### Exercise aim:
From the entries that follow, gather each line holding the word "triangle".

__________________________________________________

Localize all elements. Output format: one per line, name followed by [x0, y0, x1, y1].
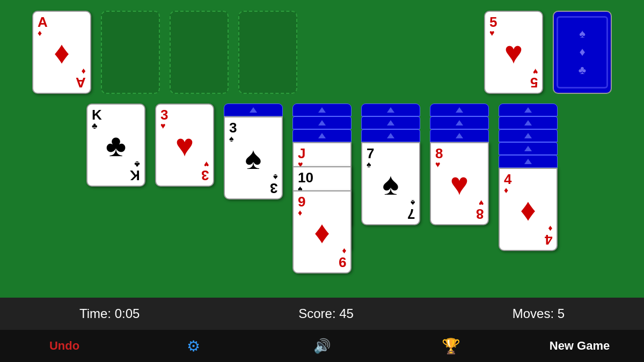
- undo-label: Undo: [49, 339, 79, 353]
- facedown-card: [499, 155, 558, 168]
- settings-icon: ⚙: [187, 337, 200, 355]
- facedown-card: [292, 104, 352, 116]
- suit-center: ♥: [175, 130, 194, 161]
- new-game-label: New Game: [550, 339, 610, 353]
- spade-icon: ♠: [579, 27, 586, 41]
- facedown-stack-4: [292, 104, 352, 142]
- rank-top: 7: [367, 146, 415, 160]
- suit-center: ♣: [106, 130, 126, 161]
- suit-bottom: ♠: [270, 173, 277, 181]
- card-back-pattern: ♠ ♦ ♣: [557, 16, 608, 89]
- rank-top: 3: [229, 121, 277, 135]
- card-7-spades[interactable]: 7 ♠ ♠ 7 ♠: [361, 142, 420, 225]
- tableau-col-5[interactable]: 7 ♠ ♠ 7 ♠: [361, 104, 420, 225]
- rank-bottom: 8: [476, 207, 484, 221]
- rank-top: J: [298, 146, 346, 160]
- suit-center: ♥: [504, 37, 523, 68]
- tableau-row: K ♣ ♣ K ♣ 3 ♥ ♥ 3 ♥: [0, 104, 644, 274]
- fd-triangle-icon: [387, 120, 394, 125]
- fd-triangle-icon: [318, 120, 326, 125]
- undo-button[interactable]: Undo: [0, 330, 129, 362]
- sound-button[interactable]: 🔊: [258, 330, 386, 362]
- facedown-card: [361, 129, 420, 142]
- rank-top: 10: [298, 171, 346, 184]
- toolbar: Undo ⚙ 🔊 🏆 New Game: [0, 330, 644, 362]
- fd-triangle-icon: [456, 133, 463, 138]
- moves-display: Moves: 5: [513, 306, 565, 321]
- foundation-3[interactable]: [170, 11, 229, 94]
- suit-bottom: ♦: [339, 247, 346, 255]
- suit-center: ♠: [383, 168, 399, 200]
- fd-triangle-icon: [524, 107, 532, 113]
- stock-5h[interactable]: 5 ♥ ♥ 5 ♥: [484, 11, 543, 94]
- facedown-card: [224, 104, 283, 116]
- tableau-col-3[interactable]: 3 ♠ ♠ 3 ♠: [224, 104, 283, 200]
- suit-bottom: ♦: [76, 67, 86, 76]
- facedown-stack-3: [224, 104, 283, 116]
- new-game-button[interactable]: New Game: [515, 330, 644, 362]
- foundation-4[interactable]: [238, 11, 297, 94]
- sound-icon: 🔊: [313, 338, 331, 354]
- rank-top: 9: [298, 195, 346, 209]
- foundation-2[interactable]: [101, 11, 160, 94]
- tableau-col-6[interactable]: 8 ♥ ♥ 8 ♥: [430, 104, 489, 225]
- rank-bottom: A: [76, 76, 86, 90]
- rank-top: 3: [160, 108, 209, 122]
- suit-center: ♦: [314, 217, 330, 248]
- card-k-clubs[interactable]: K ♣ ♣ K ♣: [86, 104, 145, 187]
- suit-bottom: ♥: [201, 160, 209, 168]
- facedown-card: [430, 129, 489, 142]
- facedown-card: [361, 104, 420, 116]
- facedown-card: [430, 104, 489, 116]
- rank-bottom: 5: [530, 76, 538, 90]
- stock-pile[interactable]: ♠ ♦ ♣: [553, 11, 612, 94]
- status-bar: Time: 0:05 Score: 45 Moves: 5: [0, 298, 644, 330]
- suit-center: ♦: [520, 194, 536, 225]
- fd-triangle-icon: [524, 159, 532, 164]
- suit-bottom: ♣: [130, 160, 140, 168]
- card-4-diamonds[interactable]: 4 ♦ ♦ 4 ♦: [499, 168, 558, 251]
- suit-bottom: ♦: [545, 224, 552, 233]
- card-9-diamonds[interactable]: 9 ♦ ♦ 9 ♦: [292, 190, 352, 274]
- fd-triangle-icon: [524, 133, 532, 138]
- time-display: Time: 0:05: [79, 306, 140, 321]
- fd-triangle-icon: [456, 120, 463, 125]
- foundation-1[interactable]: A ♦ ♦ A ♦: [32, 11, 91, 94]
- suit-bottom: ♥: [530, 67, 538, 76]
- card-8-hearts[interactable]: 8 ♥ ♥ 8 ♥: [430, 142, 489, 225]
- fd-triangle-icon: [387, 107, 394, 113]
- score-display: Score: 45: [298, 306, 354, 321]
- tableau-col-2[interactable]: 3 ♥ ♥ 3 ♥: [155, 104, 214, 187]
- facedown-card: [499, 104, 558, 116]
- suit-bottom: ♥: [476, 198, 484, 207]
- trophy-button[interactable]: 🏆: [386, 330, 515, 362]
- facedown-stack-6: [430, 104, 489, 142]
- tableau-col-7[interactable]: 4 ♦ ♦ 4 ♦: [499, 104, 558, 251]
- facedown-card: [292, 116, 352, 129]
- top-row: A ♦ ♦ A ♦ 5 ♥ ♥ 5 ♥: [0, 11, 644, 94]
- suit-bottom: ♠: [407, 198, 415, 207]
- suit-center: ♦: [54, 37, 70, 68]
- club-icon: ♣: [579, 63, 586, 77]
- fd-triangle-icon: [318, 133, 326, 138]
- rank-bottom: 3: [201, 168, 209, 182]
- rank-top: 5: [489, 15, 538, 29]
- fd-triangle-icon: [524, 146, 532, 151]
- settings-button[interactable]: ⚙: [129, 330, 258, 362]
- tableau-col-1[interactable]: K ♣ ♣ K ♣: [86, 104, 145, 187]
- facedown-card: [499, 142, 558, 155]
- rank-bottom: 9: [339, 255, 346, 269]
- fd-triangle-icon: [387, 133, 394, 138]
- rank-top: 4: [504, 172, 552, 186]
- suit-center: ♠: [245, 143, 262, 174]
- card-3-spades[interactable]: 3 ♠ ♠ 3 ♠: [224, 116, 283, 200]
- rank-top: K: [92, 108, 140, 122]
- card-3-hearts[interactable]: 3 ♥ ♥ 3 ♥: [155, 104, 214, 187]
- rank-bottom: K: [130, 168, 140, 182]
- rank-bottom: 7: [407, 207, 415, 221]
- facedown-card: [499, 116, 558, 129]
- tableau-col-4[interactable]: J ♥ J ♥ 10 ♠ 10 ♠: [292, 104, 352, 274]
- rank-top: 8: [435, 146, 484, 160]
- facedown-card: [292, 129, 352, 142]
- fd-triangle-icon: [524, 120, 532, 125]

__________________________________________________

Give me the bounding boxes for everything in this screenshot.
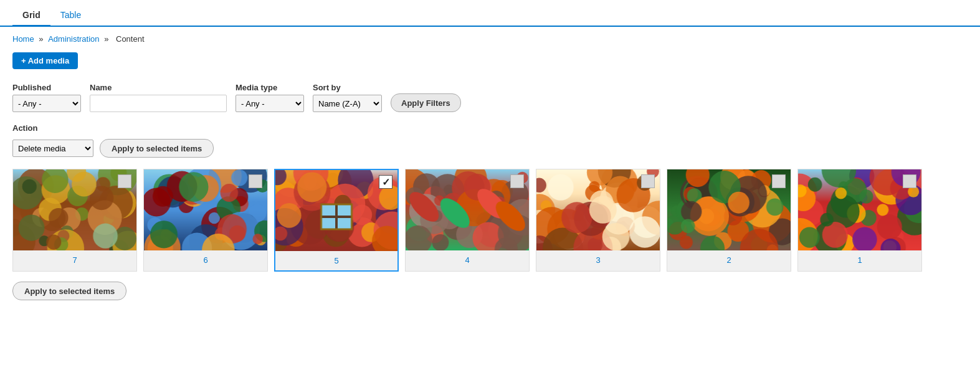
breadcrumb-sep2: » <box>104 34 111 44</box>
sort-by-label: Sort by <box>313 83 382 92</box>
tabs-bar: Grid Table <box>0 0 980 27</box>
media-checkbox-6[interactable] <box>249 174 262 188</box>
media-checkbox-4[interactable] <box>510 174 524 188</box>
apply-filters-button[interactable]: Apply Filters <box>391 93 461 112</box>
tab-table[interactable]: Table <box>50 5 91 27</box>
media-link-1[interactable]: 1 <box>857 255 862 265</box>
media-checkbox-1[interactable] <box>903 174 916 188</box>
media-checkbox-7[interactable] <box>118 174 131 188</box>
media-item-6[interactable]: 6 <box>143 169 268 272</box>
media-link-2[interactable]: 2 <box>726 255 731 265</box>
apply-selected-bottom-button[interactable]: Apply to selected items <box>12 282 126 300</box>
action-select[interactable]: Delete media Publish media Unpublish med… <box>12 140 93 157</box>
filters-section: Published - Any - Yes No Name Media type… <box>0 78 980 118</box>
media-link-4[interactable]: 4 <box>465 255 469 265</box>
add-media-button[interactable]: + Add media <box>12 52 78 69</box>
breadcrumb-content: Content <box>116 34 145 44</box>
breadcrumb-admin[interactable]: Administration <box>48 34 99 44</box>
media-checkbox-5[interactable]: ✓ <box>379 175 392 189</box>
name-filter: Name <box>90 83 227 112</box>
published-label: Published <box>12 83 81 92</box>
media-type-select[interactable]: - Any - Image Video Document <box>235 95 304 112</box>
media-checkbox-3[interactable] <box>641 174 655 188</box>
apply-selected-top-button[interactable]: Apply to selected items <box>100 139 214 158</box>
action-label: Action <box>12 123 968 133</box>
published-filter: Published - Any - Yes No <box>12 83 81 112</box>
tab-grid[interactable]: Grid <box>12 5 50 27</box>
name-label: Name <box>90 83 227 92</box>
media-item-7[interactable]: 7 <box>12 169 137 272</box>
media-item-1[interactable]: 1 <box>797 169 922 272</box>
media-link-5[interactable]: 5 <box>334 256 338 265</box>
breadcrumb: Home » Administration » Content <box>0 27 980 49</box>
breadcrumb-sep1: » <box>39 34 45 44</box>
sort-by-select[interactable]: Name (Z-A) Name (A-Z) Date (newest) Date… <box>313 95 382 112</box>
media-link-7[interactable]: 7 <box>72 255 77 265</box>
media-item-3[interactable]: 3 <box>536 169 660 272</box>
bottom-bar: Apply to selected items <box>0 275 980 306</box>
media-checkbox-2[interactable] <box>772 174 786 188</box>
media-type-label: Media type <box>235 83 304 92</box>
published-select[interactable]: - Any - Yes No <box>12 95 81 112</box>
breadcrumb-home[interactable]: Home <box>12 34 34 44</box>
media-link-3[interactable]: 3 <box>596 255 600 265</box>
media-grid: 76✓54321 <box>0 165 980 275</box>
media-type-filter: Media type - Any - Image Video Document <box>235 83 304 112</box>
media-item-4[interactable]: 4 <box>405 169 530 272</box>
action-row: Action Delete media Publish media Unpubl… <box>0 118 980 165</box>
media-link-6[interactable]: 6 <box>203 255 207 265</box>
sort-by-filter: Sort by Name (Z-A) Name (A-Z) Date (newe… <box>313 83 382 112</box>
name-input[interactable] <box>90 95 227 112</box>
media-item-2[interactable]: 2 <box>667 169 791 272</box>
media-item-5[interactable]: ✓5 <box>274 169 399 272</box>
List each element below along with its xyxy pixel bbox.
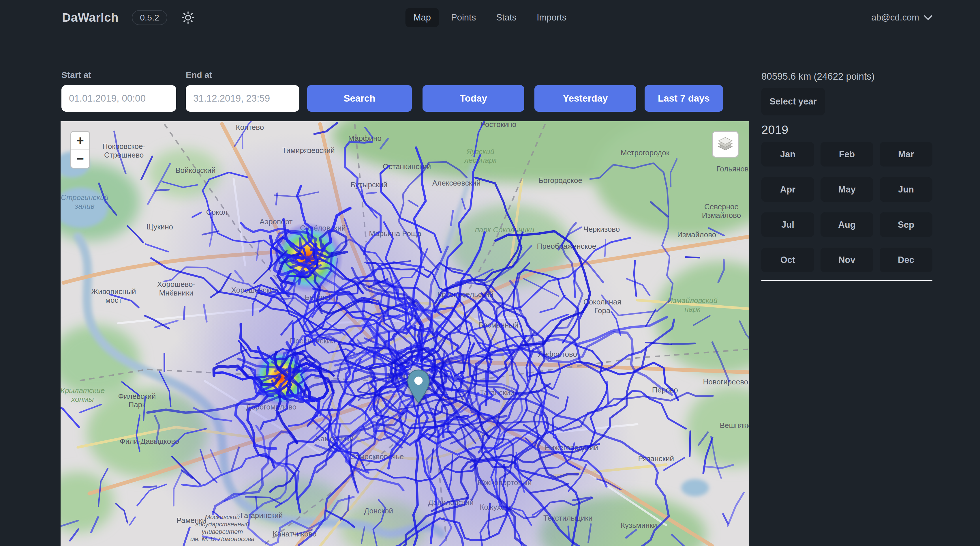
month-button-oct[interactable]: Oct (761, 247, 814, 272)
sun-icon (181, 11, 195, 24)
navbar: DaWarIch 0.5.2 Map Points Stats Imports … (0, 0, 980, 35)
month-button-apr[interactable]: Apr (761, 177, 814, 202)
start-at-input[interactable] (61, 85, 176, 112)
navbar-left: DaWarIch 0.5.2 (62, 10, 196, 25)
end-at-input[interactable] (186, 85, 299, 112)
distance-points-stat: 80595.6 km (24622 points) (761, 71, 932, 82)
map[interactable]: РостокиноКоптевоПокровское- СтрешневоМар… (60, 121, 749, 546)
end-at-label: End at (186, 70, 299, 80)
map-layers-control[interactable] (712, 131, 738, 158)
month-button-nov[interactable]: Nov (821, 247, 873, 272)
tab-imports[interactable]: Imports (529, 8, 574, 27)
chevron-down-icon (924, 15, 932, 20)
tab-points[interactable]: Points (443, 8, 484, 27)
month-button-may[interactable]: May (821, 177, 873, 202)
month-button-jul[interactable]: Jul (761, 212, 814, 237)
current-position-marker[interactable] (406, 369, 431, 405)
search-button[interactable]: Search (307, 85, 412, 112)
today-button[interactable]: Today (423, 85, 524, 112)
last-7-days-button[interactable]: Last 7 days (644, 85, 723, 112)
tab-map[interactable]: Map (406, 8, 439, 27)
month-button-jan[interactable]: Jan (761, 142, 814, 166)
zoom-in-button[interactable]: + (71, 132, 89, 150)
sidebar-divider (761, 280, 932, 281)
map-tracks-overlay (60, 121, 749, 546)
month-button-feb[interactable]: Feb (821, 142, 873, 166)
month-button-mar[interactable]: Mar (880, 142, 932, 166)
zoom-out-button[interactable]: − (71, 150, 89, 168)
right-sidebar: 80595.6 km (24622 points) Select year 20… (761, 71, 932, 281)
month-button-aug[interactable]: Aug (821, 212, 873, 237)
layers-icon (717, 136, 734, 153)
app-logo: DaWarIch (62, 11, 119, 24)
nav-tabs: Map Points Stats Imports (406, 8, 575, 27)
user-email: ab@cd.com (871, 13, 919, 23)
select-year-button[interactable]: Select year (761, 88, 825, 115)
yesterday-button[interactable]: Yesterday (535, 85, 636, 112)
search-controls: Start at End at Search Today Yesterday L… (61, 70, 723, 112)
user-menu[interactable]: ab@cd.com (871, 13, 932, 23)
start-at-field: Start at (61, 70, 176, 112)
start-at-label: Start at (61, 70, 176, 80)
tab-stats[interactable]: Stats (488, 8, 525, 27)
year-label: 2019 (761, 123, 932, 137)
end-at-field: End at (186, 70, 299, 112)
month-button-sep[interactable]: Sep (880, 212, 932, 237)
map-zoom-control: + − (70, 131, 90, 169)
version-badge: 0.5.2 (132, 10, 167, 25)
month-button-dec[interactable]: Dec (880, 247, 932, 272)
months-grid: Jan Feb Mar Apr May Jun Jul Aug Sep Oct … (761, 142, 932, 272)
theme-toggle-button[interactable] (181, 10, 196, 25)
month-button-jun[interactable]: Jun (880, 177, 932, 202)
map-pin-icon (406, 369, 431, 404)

__________________________________________________

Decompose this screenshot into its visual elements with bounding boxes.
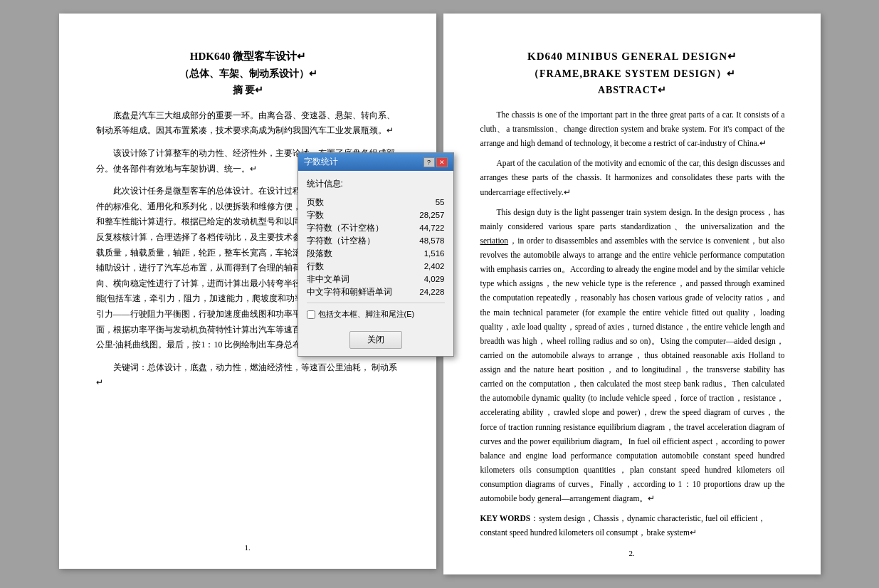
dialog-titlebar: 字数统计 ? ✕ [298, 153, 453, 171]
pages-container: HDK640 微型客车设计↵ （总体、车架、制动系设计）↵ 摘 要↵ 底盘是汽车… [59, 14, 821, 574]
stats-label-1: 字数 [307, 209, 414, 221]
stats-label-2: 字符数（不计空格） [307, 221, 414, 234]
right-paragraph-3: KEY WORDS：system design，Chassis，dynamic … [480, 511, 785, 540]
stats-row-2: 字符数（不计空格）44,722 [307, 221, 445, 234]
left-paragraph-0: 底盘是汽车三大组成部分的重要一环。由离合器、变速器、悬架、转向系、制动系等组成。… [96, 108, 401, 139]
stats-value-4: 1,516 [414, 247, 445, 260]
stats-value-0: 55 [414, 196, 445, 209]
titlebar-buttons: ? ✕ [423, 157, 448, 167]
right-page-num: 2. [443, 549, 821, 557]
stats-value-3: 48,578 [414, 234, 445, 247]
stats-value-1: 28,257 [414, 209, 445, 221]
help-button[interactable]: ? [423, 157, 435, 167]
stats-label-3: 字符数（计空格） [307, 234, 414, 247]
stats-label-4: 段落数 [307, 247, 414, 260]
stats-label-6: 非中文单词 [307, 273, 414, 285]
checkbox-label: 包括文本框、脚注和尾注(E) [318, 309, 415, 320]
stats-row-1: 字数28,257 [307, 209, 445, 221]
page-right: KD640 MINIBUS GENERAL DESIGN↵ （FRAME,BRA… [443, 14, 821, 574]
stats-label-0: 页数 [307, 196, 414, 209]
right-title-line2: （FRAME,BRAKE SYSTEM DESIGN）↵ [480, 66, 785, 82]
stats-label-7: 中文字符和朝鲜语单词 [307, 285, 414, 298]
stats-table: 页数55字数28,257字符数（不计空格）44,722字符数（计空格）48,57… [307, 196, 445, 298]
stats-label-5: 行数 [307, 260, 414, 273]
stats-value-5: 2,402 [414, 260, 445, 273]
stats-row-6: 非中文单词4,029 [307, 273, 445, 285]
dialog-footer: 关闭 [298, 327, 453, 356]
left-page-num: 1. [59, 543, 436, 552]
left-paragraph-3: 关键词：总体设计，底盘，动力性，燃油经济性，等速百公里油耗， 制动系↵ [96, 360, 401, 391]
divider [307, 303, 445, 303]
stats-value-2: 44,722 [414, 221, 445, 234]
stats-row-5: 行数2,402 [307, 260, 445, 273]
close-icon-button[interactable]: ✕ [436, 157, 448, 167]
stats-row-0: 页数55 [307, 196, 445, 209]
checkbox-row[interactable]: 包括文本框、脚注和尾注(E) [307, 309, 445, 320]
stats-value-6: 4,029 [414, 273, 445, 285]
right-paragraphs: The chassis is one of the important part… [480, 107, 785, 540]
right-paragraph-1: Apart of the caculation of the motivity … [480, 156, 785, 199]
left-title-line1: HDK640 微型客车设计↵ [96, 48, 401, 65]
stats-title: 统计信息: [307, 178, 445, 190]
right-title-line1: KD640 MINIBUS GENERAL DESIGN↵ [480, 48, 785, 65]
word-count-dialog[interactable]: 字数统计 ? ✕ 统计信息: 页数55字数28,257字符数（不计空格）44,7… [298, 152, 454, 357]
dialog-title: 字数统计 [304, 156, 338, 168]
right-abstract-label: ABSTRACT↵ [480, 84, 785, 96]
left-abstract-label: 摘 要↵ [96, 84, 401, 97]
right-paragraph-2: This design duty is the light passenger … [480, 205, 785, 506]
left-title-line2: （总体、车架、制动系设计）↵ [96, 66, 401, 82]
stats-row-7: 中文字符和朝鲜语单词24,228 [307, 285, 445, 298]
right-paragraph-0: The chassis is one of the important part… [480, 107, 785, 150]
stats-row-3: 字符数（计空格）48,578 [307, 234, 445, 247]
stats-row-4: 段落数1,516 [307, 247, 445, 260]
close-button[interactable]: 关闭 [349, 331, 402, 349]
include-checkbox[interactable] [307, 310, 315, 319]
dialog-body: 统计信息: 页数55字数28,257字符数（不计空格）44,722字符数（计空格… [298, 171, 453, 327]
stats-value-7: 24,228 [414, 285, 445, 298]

__________________________________________________

### Answer space:
- fd-triangle-icon: [387, 120, 394, 125]
- fd-triangle-icon: [318, 120, 326, 125]
- fd-triangle-icon: [456, 133, 463, 138]
- fd-triangle-icon: [524, 107, 532, 113]
- fd-triangle-icon: [524, 159, 532, 164]
- fd-triangle-icon: [524, 133, 532, 138]
- fd-triangle-icon: [456, 120, 463, 125]
- fd-triangle-icon: [387, 107, 394, 113]
- fd-triangle-icon: [318, 133, 326, 138]
- fd-triangle-icon: [524, 146, 532, 151]
- fd-triangle-icon: [387, 133, 394, 138]
- fd-triangle-icon: [524, 120, 532, 125]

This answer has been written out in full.